▶ Available data:
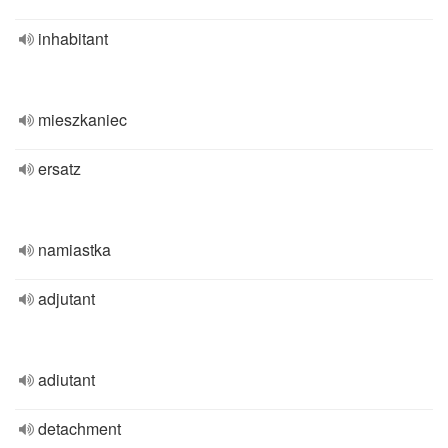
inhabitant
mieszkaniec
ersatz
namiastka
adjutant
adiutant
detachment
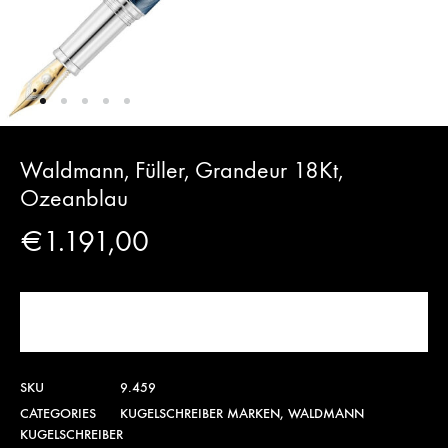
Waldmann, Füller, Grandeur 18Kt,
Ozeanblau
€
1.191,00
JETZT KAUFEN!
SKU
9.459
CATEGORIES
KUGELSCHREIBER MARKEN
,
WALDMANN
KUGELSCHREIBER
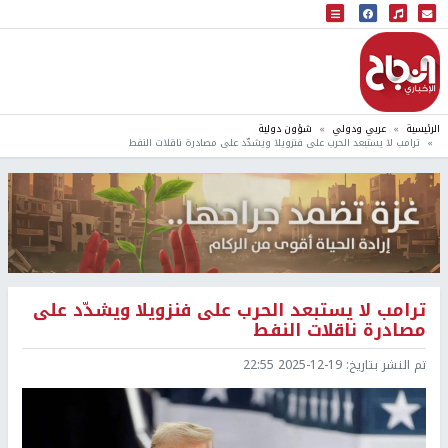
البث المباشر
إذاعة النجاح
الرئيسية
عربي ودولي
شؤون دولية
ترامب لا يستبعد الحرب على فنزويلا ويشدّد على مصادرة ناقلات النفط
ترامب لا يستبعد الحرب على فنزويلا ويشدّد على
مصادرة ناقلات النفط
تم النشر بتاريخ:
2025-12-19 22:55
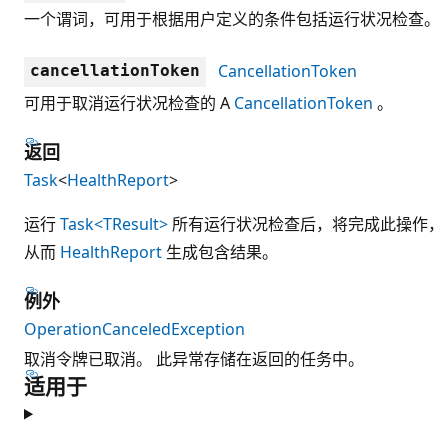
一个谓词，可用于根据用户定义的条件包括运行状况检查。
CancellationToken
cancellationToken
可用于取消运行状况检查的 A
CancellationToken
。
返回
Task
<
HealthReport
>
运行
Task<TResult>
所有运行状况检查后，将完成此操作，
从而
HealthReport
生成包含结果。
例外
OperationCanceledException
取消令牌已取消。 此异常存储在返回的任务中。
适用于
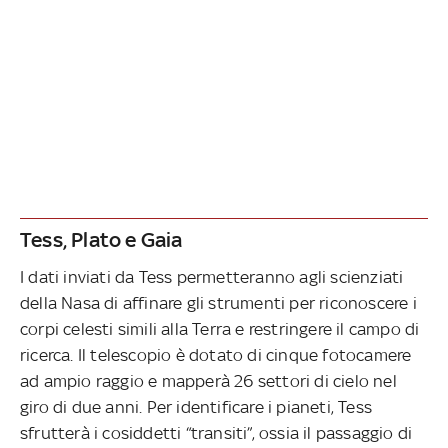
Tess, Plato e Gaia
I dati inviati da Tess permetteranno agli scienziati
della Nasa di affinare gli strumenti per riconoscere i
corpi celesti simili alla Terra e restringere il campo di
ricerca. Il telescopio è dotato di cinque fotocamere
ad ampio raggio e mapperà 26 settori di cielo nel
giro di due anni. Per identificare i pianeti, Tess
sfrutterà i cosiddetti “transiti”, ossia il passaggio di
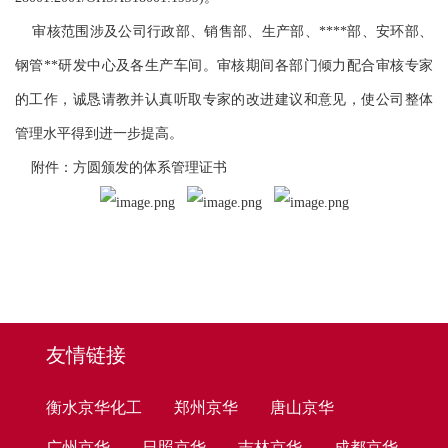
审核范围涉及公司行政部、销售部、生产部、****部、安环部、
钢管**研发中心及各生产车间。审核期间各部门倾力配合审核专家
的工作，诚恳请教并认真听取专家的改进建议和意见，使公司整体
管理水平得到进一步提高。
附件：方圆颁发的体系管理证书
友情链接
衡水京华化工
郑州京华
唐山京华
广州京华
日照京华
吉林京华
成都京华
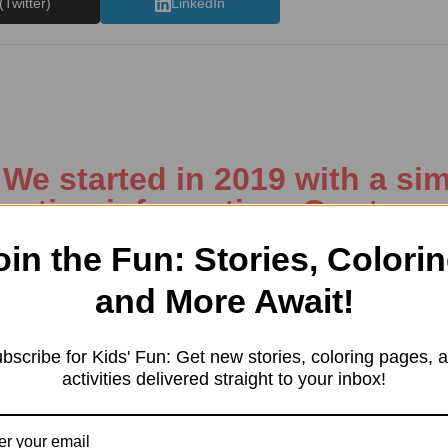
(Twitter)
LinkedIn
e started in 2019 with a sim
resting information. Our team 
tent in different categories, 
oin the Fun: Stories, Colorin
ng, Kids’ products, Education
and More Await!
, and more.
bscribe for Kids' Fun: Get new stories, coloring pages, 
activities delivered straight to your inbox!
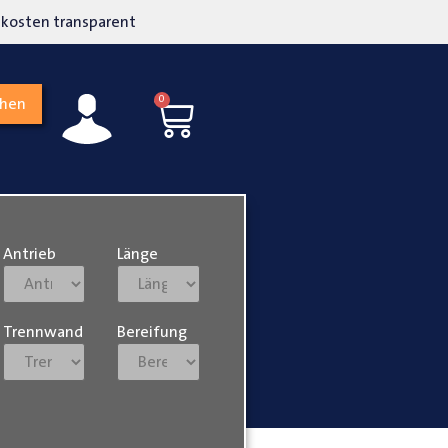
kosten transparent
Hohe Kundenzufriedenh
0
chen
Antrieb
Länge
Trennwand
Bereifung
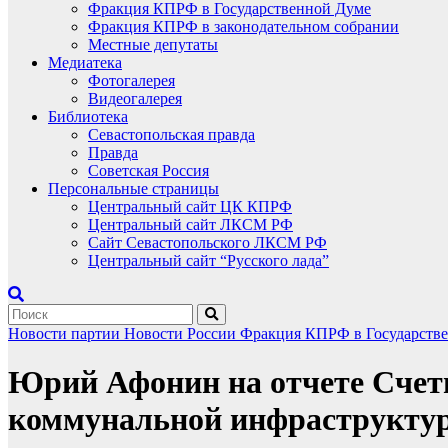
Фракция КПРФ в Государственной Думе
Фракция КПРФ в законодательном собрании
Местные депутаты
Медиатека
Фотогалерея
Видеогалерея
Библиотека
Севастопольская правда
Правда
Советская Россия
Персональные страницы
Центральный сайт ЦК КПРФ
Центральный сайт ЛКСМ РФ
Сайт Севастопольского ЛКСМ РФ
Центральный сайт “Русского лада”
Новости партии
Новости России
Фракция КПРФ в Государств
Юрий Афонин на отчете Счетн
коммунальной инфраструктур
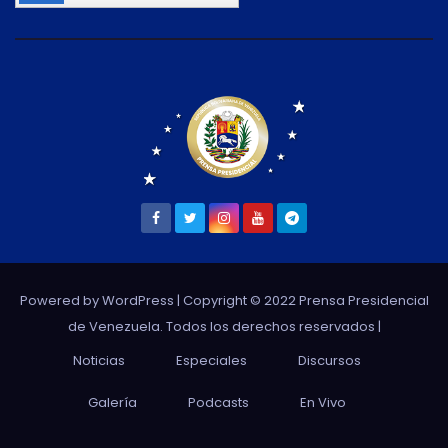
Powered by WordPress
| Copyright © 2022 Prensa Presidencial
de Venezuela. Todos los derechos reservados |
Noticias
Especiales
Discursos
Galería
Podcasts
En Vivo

▶ What is needed: The response is the full listing, copied exactly, with the pictures omitted.

▶ Solution:
inhabitant
mieszkaniec
ersatz
namiastka
adjutant
adiutant
detachment
Waldmann, Füller, Grandeur 18Kt,
Ozeanblau
€
1.191,00
JETZT KAUFEN!
SKU
9.459
CATEGORIES
KUGELSCHREIBER MARKEN
,
WALDMANN
KUGELSCHREIBER
البث المباشر
إذاعة النجاح
الرئيسية
عربي ودولي
شؤون دولية
ترامب لا يستبعد الحرب على فنزويلا ويشدّد على مصادرة ناقلات النفط
ترامب لا يستبعد الحرب على فنزويلا ويشدّد على
مصادرة ناقلات النفط
تم النشر بتاريخ:
2025-12-19 22:55
一个谓词，可用于根据用户定义的条件包括运行状况检查。
CancellationToken
cancellationToken
可用于取消运行状况检查的 A
CancellationToken
。
返回
Task
<
HealthReport
>
运行
Task<TResult>
所有运行状况检查后，将完成此操作，
从而
HealthReport
生成包含结果。
例外
OperationCanceledException
取消令牌已取消。 此异常存储在返回的任务中。
适用于
Tess, Plato e Gaia
I dati inviati da Tess permetteranno agli scienziati
della Nasa di affinare gli strumenti per riconoscere i
corpi celesti simili alla Terra e restringere il campo di
ricerca. Il telescopio è dotato di cinque fotocamere
ad ampio raggio e mapperà 26 settori di cielo nel
giro di due anni. Per identificare i pianeti, Tess
sfrutterà i cosiddetti “transiti”, ossia il passaggio di
审核范围涉及公司行政部、销售部、生产部、****部、安环部、
钢管**研发中心及各生产车间。审核期间各部门倾力配合审核专家
的工作，诚恳请教并认真听取专家的改进建议和意见，使公司整体
管理水平得到进一步提高。
附件：方圆颁发的体系管理证书
友情链接
衡水京华化工
郑州京华
唐山京华
广州京华
日照京华
吉林京华
成都京华
(Twitter)
LinkedIn
e started in 2019 with a sim
resting information. Our team 
tent in different categories, 
oin the Fun: Stories, Colorin
ng, Kids’ products, Education
and More Await!
, and more.
bscribe for Kids' Fun: Get new stories, coloring pages, 
activities delivered straight to your inbox!
kosten transparent
Hohe Kundenzufriedenh
0
chen
Antrieb
Länge
Trennwand
Bereifung
Фракция КПРФ в Государственной Думе
Фракция КПРФ в законодательном собрании
Местные депутаты
Медиатека
Фотогалерея
Видеогалерея
Библиотека
Севастопольская правда
Правда
Советская Россия
Персональные страницы
Центральный сайт ЦК КПРФ
Центральный сайт ЛКСМ РФ
Сайт Севастопольского ЛКСМ РФ
Центральный сайт “Русского лада”
Новости партии
Новости России
Фракция КПРФ в Государств
Юрий Афонин на отчете Счетн
коммунальной инфраструктур
Powered by WordPress
| Copyright © 2022 Prensa Presidencial
de Venezuela. Todos los derechos reservados |
Noticias
Especiales
Discursos
Galería
Podcasts
En Vivo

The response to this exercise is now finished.